Sur les dépens et les frais irrépétibles :
En application de l’article 696 du code de procédure civile, la partie succombant à l’instance supporte les dépens.
M. [I], qui succombe, sera condamné aux dépens sans qu’il y ait lieu de lui faire supporter le droit proportionnel mis à la charge du créancier par l’article R444-55 du code de commerce relatif au tarif des commissaires de justice.

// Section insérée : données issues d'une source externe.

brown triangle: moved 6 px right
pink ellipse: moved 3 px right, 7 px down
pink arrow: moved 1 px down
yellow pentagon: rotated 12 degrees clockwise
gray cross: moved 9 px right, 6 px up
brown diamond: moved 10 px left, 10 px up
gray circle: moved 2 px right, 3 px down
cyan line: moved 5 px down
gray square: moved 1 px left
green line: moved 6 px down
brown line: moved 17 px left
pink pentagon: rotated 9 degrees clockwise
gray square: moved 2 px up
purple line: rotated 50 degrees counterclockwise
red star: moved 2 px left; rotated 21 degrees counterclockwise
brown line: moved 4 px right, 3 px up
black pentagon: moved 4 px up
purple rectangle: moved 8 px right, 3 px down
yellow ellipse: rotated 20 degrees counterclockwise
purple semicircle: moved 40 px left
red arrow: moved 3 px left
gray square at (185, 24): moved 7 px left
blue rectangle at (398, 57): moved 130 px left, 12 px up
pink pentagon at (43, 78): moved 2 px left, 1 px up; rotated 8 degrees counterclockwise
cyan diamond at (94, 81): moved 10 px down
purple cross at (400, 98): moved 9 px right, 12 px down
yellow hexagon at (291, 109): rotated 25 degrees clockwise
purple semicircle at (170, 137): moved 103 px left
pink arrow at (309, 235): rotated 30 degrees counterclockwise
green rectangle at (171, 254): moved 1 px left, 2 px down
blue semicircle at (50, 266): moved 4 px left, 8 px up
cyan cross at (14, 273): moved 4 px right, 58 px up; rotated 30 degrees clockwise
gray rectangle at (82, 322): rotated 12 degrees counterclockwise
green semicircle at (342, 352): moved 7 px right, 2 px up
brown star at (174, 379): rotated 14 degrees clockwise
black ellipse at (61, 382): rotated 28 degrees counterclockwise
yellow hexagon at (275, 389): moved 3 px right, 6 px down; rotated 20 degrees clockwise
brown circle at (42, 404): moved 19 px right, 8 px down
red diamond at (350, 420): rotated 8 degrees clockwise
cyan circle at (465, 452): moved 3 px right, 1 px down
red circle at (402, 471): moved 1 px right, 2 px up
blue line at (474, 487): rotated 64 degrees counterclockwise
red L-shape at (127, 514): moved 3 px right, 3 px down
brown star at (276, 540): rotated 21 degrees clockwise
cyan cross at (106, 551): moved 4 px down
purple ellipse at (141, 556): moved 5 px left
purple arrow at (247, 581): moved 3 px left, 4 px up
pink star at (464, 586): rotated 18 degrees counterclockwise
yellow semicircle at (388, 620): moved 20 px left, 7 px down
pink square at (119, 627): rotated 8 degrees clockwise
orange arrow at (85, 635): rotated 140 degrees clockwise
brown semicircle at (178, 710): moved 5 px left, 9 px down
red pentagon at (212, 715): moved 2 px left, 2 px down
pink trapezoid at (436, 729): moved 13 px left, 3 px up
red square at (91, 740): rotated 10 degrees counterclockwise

En revanche l’équité commande de ne pas faire application des dispositions de l’article 700 du code de procédure civile.
PAR CES MOTIFS :
La cour, statuant par mise à disposition au greffe,par arrêt par défaut et en dernier ressort ;
Infirme le jugement déféré en toutes ses dispositions ;
Statuant à nouveau ;
Déclare la demande de la SA Franfinance venant aux droits de la société Sogénfinancement recevable ;
Dit que la clause de déchéance du terme stipulée au contrat de crédit Expresso n°39196390481 n’est pas abusive et que la déchéance du terme a été valablement prononcée';
Prononce la déchéance du droit aux intérêts conventionnels ;
Condamne M. [T] [I] à payer à la SA Franfinance la somme de 31 749,81 euros sans intérêt ni contractuel ni légal ;
Dit n’y avoir lieu à faire application des dispositions de l’article 700 du code de procédure civile;
Condamne M. [T] [I] aux dépens de la procédure aux dépens de première instance et d’appel, sans qu’il y ait lieu de lui faire supporter le droit proportionnel mis à la charge du créancier par l’article R444-55 du code de commerce relatif au tarif des commissaires de justice.